FOOD. SARDEGNA: DOVE IL MARE PLASMA LE MIGLIORI OSTRICHE ITALIANE

FOOD. SARDEGNA: DOVE IL MARE PLASMA LE MIGLIORI OSTRICHE ITALIANE

(Ti Lancio dalla Sardegna) Tortolì 20 aprile 2026 – Selezionare le migliori ostriche italiane non significa solo scegliere un prodotto di lusso, ma intraprendere un viaggio alla scoperta delle eccellenze dei nostri mari. In questo panorama, la Sardegna si conferma una terra d’elezione, capace di offrire frutti di mare che nulla hanno da invidiare ai blasonati cugini d’oltralpe.

Nel cuore dell’Ogliastra, una provincia selvaggia e baciata dal sole, la Cooperativa dei Pescatori di Tortolì ha saputo trasformare lo specchio d’acqua locale in una culla per l’ostricoltura di alta qualità. Qui nasce un’ostrica dalla personalità unica, plasmata da un ecosistema dove l’acqua dolce dei fiumi incontra quella salata del Mar Tirreno, creando un equilibrio minerale perfetto.

Il gioiello di questa produzione è senza dubbio la Sandalia, conosciuta anche con l’evocativo nome di “Shardana”. Il nome stesso richiama la forma antica dell’isola (che i greci chiamavano Sandalyon) e l’orgoglio del popolo dei guerrieri del mare. Una conchiglia robusta, curata manualmente, che racchiude un frutto generoso e polposo. Al palato, la Sandalia è delicata ma persistente. Si apre con una nota salmastra decisa, tipica del mare sardo, per poi evolvere in una dolcezza burrosa che ricorda la mandorla e la nocciola fresca.  Soda e croccante, indice di una crescita lenta e rispettosa dei ritmi della natura.

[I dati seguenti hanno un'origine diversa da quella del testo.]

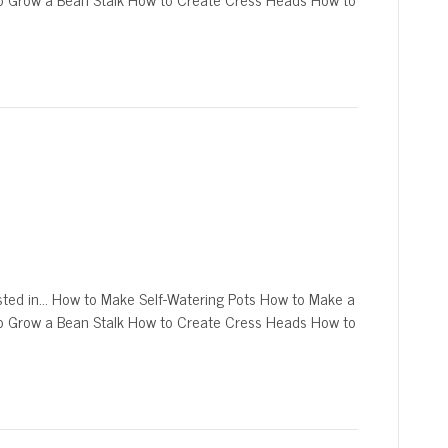
sted in… How to Make Self-Watering Pots How to Make a
o Grow a Bean Stalk How to Create Cress Heads How to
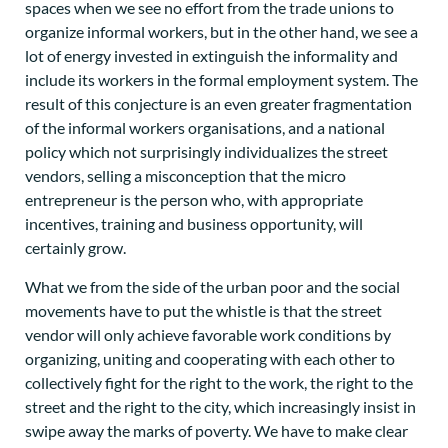
spaces when we see no effort from the trade unions to
organize informal workers, but in the other hand, we see a
lot of energy invested in extinguish the informality and
include its workers in the formal employment system. The
result of this conjecture is an even greater fragmentation
of the informal workers organisations, and a national
policy which not surprisingly individualizes the street
vendors, selling a misconception that the micro
entrepreneur is the person who, with appropriate
incentives, training and business opportunity, will
certainly grow.
What we from the side of the urban poor and the social
movements have to put the whistle is that the street
vendor will only achieve favorable work conditions by
organizing, uniting and cooperating with each other to
collectively fight for the right to the work, the right to the
street and the right to the city, which increasingly insist in
swipe away the marks of poverty. We have to make clear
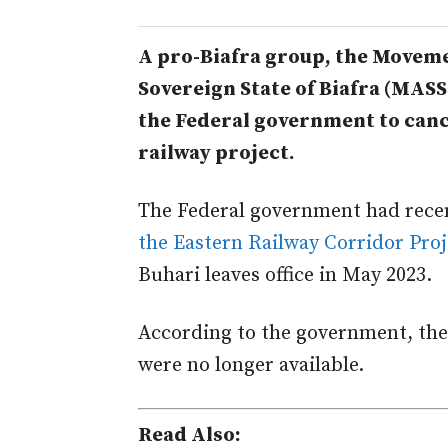
A pro-Biafra group, the Movemen
Sovereign State of Biafra (MASS
the Federal government to canc
railway project.
The Federal government had rece
the Eastern Railway Corridor Proj
Buhari leaves office in May 2023.
According to the government, the 
were no longer available.
Read Also:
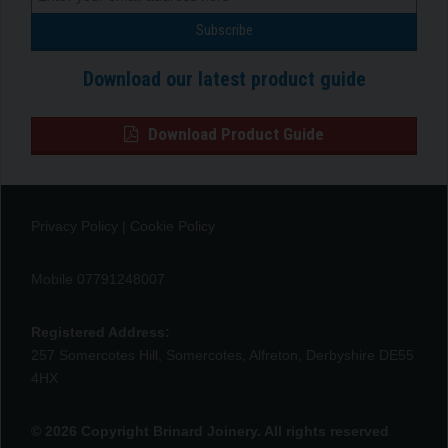
Download our latest product guide
Download Product Guide
Privacy Policy
|
Cookie Policy
Mobile 07791248007
Registered Address:
257 Somercotes Hill, Somercotes, Alfreton, Derbyshire DE55
4HX
© 2026 Copyright Brinard Joinery. All rights reserved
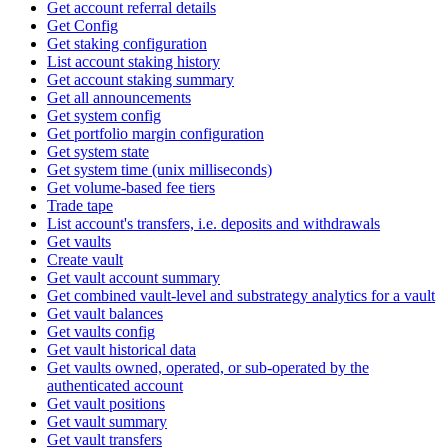
Get account referral details
Get Config
Get staking configuration
List account staking history
Get account staking summary
Get all announcements
Get system config
Get portfolio margin configuration
Get system state
Get system time (unix milliseconds)
Get volume-based fee tiers
Trade tape
List account's transfers, i.e. deposits and withdrawals
Get vaults
Create vault
Get vault account summary
Get combined vault-level and substrategy analytics for a vault
Get vault balances
Get vaults config
Get vault historical data
Get vaults owned, operated, or sub-operated by the
authenticated account
Get vault positions
Get vault summary
Get vault transfers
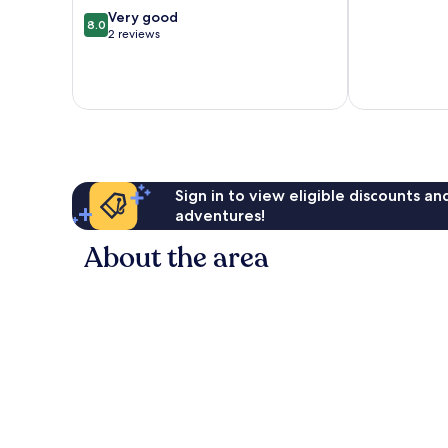
8.0
Very good
8.0
out
2 reviews
of
10,
Very
good,
2
reviews
Sign in to view eligible discounts a
adventures!
About the area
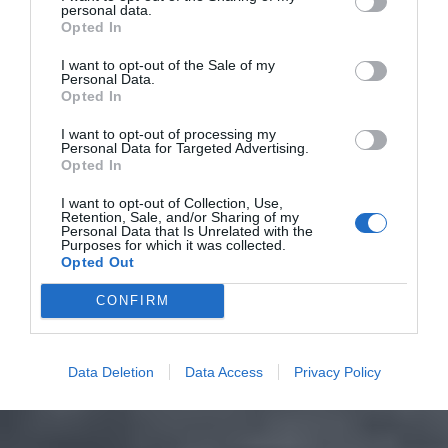
personal data.
Opted In
I want to opt-out of the Sale of my
Personal Data.
Opted In
I want to opt-out of processing my
Personal Data for Targeted Advertising.
Opted In
I want to opt-out of Collection, Use,
Retention, Sale, and/or Sharing of my
Personal Data that Is Unrelated with the
Purposes for which it was collected.
Opted Out
CONFIRM
Data Deletion
Data Access
Privacy Policy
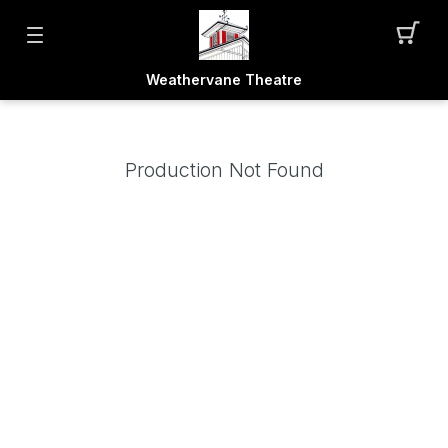
Weathervane Theatre
Production Not Found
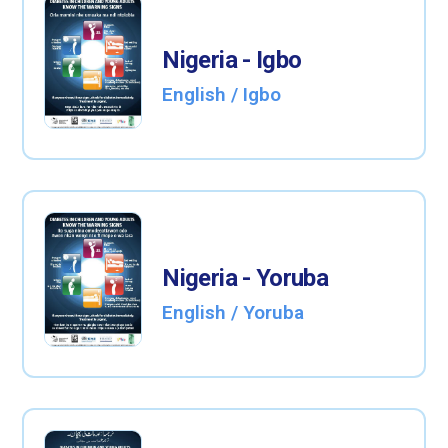
Nigeria - Igbo
English / Igbo
Nigeria - Yoruba
English / Yoruba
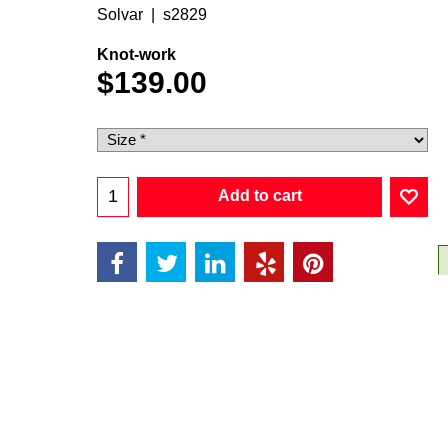
Solvar
s2829
Knot-work
$
139.00
Add to cart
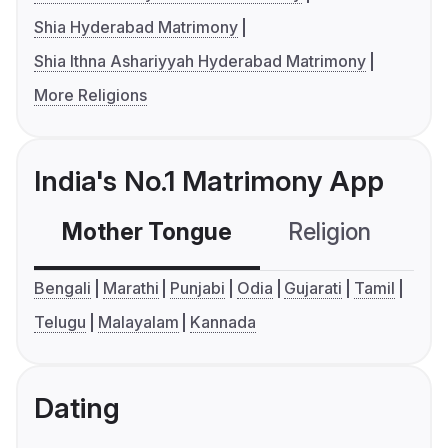
Shia Hyderabad Matrimony
Shia Ithna Ashariyyah Hyderabad Matrimony
More Religions
India's No.1 Matrimony App
Mother Tongue
Religion
C
Bengali
Marathi
Punjabi
Odia
Gujarati
Tamil
Telugu
Malayalam
Kannada
Dating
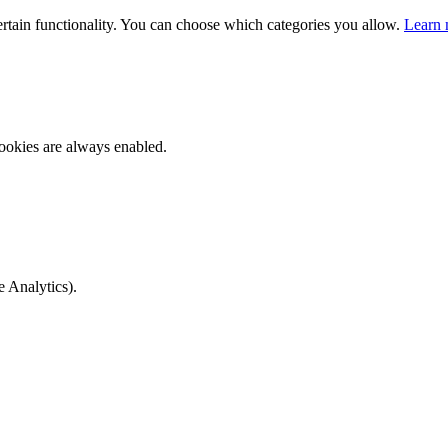
ertain functionality. You can choose which categories you allow.
Learn 
ookies are always enabled.
e Analytics).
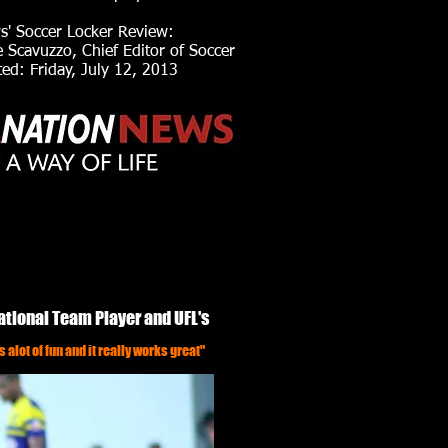
s' Soccer Locker Review:
Scavuzzo, Chief Editor of Soccer
d: Friday, July 12, 2013
ational Team Player and UFL's
s alot of fun and it really works great"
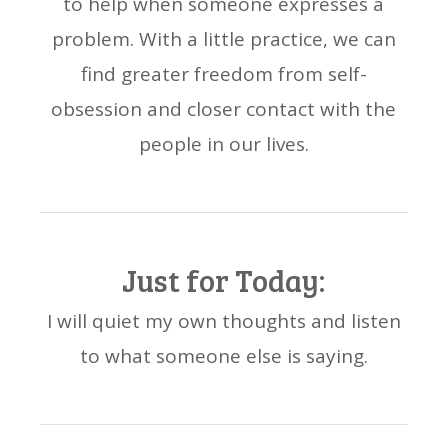
to help when someone expresses a
problem. With a little practice, we can
find greater freedom from self-
obsession and closer contact with the
people in our lives.
Just for Today:
I will quiet my own thoughts and listen
to what someone else is saying.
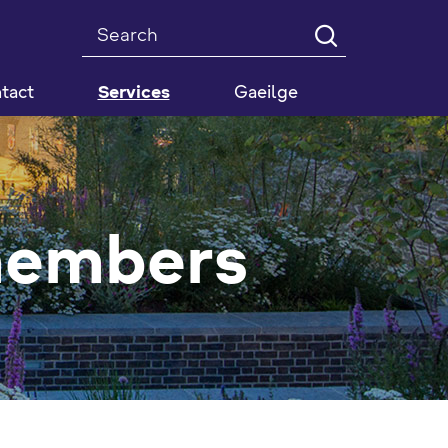
Search
tact
Services
Gaeilge
members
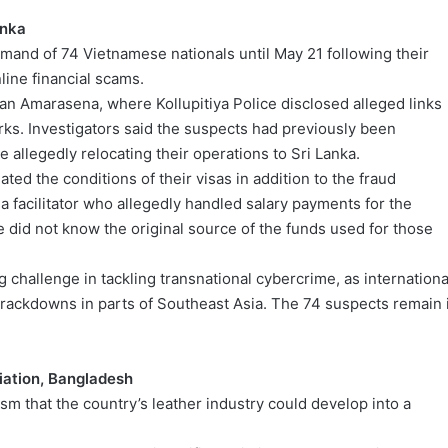
anka
emand of 74 Vietnamese nationals until May 21 following their
line financial scams.
n Amarasena, where Kollupitiya Police disclosed alleged links
s. Investigators said the suspects had previously been
allegedly relocating their operations to Sri Lanka.
ated the conditions of their visas in addition to the fraud
 a facilitator who allegedly handled salary payments for the
 did not know the original source of the funds used for those
 challenge in tackling transnational cybercrime, as internationa
crackdowns in parts of Southeast Asia. The 74 suspects remain 
iation, Bangladesh
that the country’s leather industry could develop into a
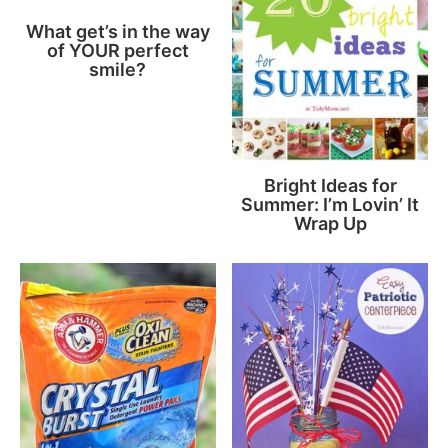
What get’s in the way
of YOUR perfect
smile?
Bright Ideas for
Summer: I’m Lovin’ It
Wrap Up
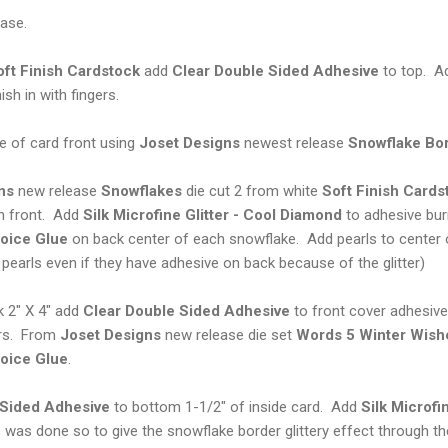
ase.
oft Finish Cardstock
add
Clear Double Sided Adhesive
to top. 
sh in with fingers.
 of card front using
Joset Designs
newest release
Snowflake
Bo
ns
new release
Snowflakes
die cut 2 from white
Soft Finish
Cards
 front. Add
Silk Microfine Glitter -
Cool Diamond
to adhesive bur
oice Glue
on back center of each snowflake. Add pearls to center 
pearls even if they have adhesive on back because of the glitter)
 2" X 4" add
Clear Double Sided Adhesive
to front cover adhesive
ers. From
Joset Designs
new release die set
Words 5 Winter Wish
oice Glue
.
 Sided Adhesive
to bottom 1-1/2" of inside card. Add
Silk
Microfi
is was done so to give the snowflake border glittery effect through t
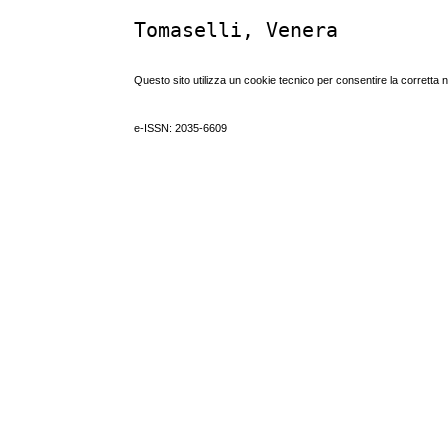
Tomaselli, Venera
Questo sito utilizza un cookie tecnico per consentire la corretta 
e-ISSN: 2035-6609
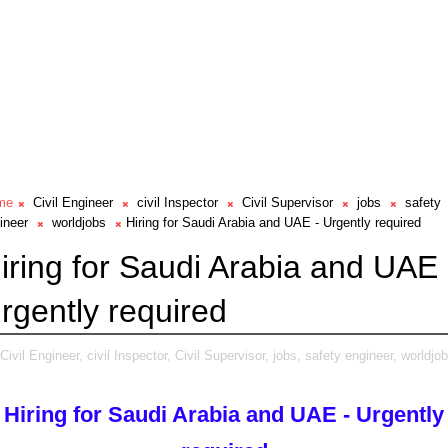
me
Civil Engineer
civil Inspector
Civil Supervisor
jobs
safety
ineer
worldjobs
Hiring for Saudi Arabia and UAE - Urgently required
iring for Saudi Arabia and UAE 
rgently required
Civil Engineer,
civil Inspector,
Civil Supervisor,
jobs,
safety engineer,
worldjob
Hiring for Saudi Arabia and UAE - Urgently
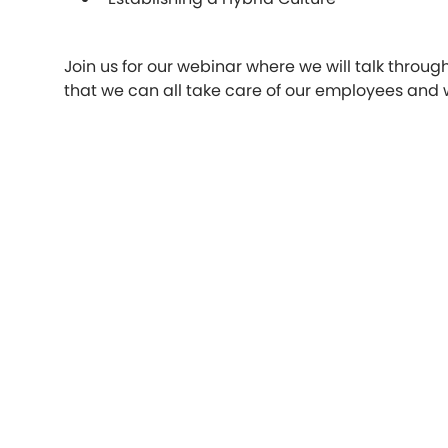
Join us for our webinar where we will talk throug
that we can all take care of our employees and w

Valorizzare l’ostrica sarda significa sostenere una filiera corta che punta tutto sulla sostenibilità e sulla sapienza artigianale dei pescatori locali. Non è solo cibo: è il racconto di una Sardegna che sa innovare partendo dalle proprie radici, offrendo un’esperienza gastronomica che parla di vento, sale e passione.

Per chi cerca l’essenza del Mediterraneo in un solo boccone, la Sandalia di Tortolì non è solo un’ostrica, ma un tributo liquido all’isola della longevità.